SUARABOTIM.COM – Komisi Perlindungan Anak Daerah (KPAD) Kabupaten Bogor menyoroti kasus meninggalnya seorang bocah berusia 9 tahun yang diduga diserang anjing pemburu saat kegiatan berburu babi di wilayah Kecamatan Pamijahan, Kabupaten Bogor.
Wakil Ketua KPAD Kabupaten Bogor, Waspada MK menyampaikan, rasa duka cita yang mendalam atas tragedi yang merenggut nyawa anak tersebut.
“Kami atas nama KPAD Kabupaten Bogor turut prihatin atas terjadinya tragedi ini dan menyampaikan belasungkawa yang mendalam kepada keluarga korban. Semoga almarhum mendapatkan tempat terbaik di sisi Allah SWT dan keluarga yang ditinggalkan diberikan ketabahan serta kesabaran,” ujar Waspada saat dihubungi SuaraBotim.Com, Selasa (9/6/2026).
Menurutnya, peristiwa tersebut diduga terjadi akibat adanya kelalaian dan keteledoran dari tim pemburu babi yang menggunakan anjing pemburu sehingga mengakibatkan korban jiwa seorang anak dengan luka yang sangat mengenaskan.
“Kami sangat menyayangkan adanya kelalaian dari tim pemburu yang menggunakan hewan pemburu hingga menyebabkan seorang anak berusia 9 tahun meninggal dunia. Dalam hal ini, seluruh pihak yang terlibat dalam kegiatan berburu tersebut wajib bertanggung jawab atas tragedi yang terjadi,” tegasnya.
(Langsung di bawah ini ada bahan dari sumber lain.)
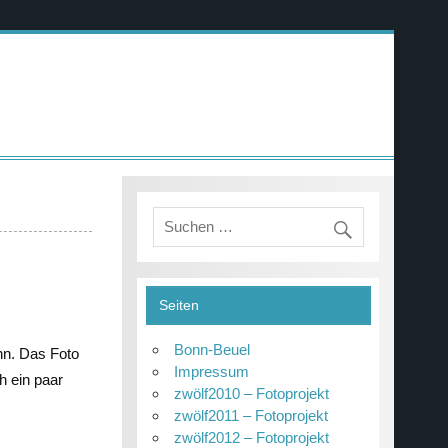
Seiten
Bonn-Beuel
nn. Das Foto
Impressum
h ein paar
zwölf2010 – Fotoprojekt
zwölf2011 – Fotoprojekt
zwölf2012 – Fotoprojekt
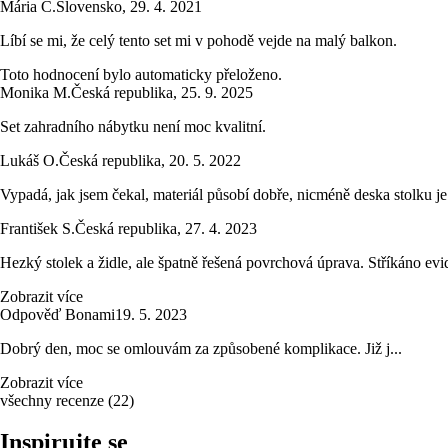
Mária C.
Slovensko
,
29. 4. 2021
Líbí se mi, že celý tento set mi v pohodě vejde na malý balkon.
Toto hodnocení bylo automaticky přeloženo.
Monika M.
Česká republika
,
25. 9. 2025
Set zahradního nábytku není moc kvalitní.
Lukáš O.
Česká republika
,
20. 5. 2022
Vypadá, jak jsem čekal, materiál působí dobře, nicméně deska stolku j
František S.
Česká republika
,
27. 4. 2023
Hezký stolek a židle, ale špatně řešená povrchová úprava. Stříkáno evid
Zobrazit více
Odpověď Bonami
19. 5. 2023
Dobrý den, moc se omlouvám za způsobené komplikace. Již j...
Zobrazit více
všechny recenze
(
22
)
Inspirujte se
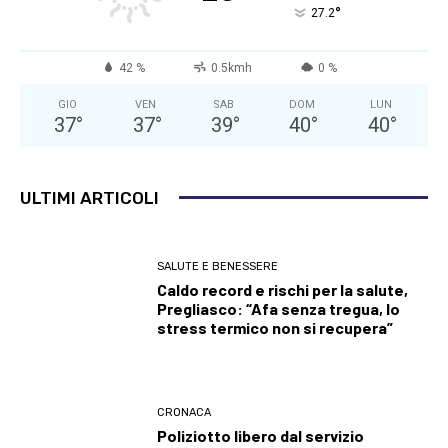
°
27.2
42 %
0.5kmh
0 %
GIO
VEN
SAB
DOM
LUN
37
°
37
°
39
°
40
°
40
°
ULTIMI ARTICOLI
SALUTE E BENESSERE
Caldo record e rischi per la salute,
Pregliasco: “Afa senza tregua, lo
stress termico non si recupera”
CRONACA
Poliziotto libero dal servizio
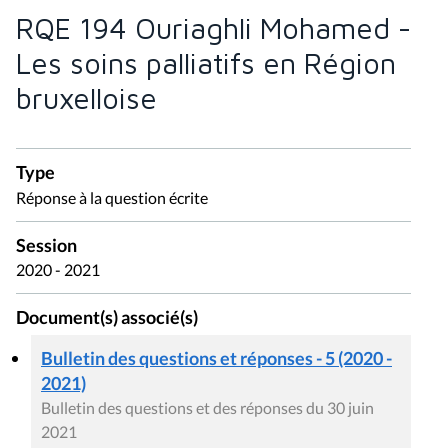
RQE 194 Ouriaghli Mohamed -
Les soins palliatifs en Région
bruxelloise
Type
Réponse à la question écrite
Session
2020 - 2021
Document(s) associé(s)
Bulletin des questions et réponses - 5 (2020 -
2021)
Bulletin des questions et des réponses du 30 juin
2021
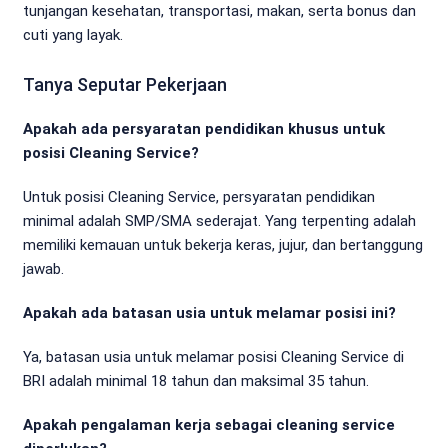
tunjangan kesehatan, transportasi, makan, serta bonus dan
cuti yang layak.
Tanya Seputar Pekerjaan
Apakah ada persyaratan pendidikan khusus untuk
posisi Cleaning Service?
Untuk posisi Cleaning Service, persyaratan pendidikan
minimal adalah SMP/SMA sederajat. Yang terpenting adalah
memiliki kemauan untuk bekerja keras, jujur, dan bertanggung
jawab.
Apakah ada batasan usia untuk melamar posisi ini?
Ya, batasan usia untuk melamar posisi Cleaning Service di
BRI adalah minimal 18 tahun dan maksimal 35 tahun.
Apakah pengalaman kerja sebagai cleaning service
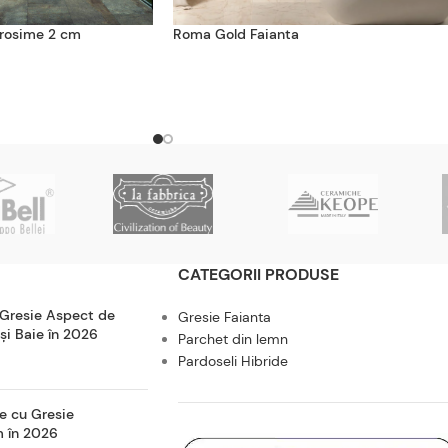
grosime 2 cm
Roma Gold Faianta
CATEGORII PRODUSE
 Gresie Aspect de
Gresie Faianta
 și Baie în 2026
Parchet din lemn
Pardoseli Hibride
e cu Gresie
m în 2026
KPAD Kabupaten Bogor juga meminta, aparat penegak hukum (APH) untuk bertindak tegas terhadap seluruh pihak yang terlibat tanpa terkecuali serta memastikan proses hukum berjalan secara transparan dan berkeadilan.
“Kami meminta aparat penegak hukum menindak tegas seluruh tim pemburu yang terlibat tanpa pengecualian dan menjalankan proses hukum secara transparan serta seadil-adilnya sesuai ketentuan yang berlaku,” katanya.
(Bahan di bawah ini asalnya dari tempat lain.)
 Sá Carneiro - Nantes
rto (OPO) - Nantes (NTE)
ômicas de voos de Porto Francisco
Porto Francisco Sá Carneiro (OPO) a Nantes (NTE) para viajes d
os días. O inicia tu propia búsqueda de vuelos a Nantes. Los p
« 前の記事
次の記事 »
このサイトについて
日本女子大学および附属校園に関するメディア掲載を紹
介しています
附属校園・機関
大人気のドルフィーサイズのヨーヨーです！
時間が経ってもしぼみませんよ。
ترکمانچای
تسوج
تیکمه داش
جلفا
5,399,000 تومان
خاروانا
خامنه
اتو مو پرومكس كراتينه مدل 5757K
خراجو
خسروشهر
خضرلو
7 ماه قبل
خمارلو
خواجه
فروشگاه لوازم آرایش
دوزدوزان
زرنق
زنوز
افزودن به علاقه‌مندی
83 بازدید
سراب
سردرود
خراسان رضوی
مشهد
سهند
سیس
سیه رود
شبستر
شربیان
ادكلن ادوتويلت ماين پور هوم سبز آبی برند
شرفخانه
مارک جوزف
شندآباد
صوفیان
Selain itu, Waspada mengimbau, kepada para orang tua dan masyarakat untuk meningkatkan pengawasan terhadap anak-anak, terutama saat bermain di lokasi yang berpotensi menimbulkan risiko keselamatan.
“Kepada para orang tua dan masyarakat, kami mengajak agar terus melakukan pendampingan dan pengawasan terhadap anak-anak, khususnya ketika berada atau bermain di area yang memiliki potensi bahaya, sehingga kejadian serupa tidak terulang kembali,” ungkapnya.
Namun, KPAD Kabupaten Bogor menegaskan, akan terus mengawal dan memantau perkembangan proses hukum kasus tersebut hingga seluruh pihak yang terbukti terlibat mendapatkan sanksi sesuai peraturan perundang-undangan yang berlaku.
“KPAD akan terus melakukan pemantauan dan pengawasan terhadap proses hukum kasus ini sampai dipastikan seluruh pihak yang bertanggung jawab mendapatkan sanksi hukum yang adil sesuai dengan undang-undang,” pungkasnya.